ACTION ITEM: Print the lines that run from the line with "нынешних Латвии и Эстонии." to the line with "83210 La Farlède", keeping both end lines, exactly as they appear in the entries below, and nothing else.

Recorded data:

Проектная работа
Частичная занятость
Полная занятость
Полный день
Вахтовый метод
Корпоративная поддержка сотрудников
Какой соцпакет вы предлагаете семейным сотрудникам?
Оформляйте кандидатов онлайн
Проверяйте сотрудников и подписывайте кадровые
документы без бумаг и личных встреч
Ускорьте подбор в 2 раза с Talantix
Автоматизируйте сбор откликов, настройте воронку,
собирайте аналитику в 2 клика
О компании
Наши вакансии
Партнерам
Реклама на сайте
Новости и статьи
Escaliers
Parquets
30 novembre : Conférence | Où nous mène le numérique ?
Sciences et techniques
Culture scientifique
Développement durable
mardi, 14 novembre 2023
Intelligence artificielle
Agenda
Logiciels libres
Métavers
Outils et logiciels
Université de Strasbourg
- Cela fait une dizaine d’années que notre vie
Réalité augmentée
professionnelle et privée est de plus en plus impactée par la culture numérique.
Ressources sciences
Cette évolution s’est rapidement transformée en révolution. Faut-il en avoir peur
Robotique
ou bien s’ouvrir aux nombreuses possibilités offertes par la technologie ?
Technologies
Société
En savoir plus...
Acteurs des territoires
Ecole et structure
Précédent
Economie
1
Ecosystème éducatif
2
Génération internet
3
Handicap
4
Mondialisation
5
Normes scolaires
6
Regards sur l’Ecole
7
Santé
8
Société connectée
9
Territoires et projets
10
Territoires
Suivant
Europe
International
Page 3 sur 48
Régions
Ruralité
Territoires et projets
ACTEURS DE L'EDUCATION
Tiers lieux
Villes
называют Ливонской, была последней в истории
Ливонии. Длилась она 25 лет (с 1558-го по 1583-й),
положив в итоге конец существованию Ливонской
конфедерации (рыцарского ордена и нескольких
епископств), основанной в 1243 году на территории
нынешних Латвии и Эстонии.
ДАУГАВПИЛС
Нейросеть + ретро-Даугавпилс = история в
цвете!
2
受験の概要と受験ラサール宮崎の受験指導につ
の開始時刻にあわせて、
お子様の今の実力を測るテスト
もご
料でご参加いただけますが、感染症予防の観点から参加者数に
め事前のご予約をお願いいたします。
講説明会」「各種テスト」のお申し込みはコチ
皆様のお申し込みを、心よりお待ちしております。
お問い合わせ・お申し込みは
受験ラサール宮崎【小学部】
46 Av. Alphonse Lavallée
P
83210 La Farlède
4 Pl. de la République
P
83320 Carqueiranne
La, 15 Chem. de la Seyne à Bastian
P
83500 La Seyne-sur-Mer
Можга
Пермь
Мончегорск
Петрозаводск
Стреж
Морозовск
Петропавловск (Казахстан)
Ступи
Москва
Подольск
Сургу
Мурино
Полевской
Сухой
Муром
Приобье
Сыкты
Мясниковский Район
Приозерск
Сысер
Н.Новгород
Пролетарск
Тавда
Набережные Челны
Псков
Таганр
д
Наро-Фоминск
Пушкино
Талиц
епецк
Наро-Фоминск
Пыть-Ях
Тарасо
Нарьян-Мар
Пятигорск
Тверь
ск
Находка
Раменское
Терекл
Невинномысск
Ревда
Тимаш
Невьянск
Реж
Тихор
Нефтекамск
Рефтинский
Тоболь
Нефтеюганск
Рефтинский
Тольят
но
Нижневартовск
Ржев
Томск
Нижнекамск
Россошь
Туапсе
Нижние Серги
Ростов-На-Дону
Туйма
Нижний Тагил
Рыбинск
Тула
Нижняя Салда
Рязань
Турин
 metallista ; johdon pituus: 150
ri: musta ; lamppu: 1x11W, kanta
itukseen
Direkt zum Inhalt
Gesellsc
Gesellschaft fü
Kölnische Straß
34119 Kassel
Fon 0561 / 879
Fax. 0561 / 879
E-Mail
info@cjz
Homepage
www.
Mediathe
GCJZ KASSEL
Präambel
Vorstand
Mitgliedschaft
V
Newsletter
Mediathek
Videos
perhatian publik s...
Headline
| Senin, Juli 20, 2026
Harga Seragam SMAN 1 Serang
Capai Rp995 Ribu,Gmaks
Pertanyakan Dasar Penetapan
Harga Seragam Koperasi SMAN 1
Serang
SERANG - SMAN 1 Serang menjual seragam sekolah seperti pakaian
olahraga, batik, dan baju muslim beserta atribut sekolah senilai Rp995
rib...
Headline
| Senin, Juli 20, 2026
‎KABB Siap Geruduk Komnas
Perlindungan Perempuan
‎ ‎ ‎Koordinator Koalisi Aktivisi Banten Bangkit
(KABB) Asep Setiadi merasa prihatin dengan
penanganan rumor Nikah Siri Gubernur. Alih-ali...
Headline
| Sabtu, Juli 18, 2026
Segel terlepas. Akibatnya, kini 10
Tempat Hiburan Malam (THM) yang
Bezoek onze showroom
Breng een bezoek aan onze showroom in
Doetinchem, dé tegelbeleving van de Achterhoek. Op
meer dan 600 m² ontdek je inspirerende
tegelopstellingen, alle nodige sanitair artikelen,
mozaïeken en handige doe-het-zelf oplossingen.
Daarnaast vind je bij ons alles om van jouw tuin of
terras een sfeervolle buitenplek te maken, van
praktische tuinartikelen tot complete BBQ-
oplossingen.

OUTPUT FOR THIS TASK:
нынешних Латвии и Эстонии.
ДАУГАВПИЛС
Нейросеть + ретро-Даугавпилс = история в
цвете!
2
受験の概要と受験ラサール宮崎の受験指導につ
の開始時刻にあわせて、
お子様の今の実力を測るテスト
もご
料でご参加いただけますが、感染症予防の観点から参加者数に
め事前のご予約をお願いいたします。
講説明会」「各種テスト」のお申し込みはコチ
皆様のお申し込みを、心よりお待ちしております。
お問い合わせ・お申し込みは
受験ラサール宮崎【小学部】
46 Av. Alphonse Lavallée
P
83210 La Farlède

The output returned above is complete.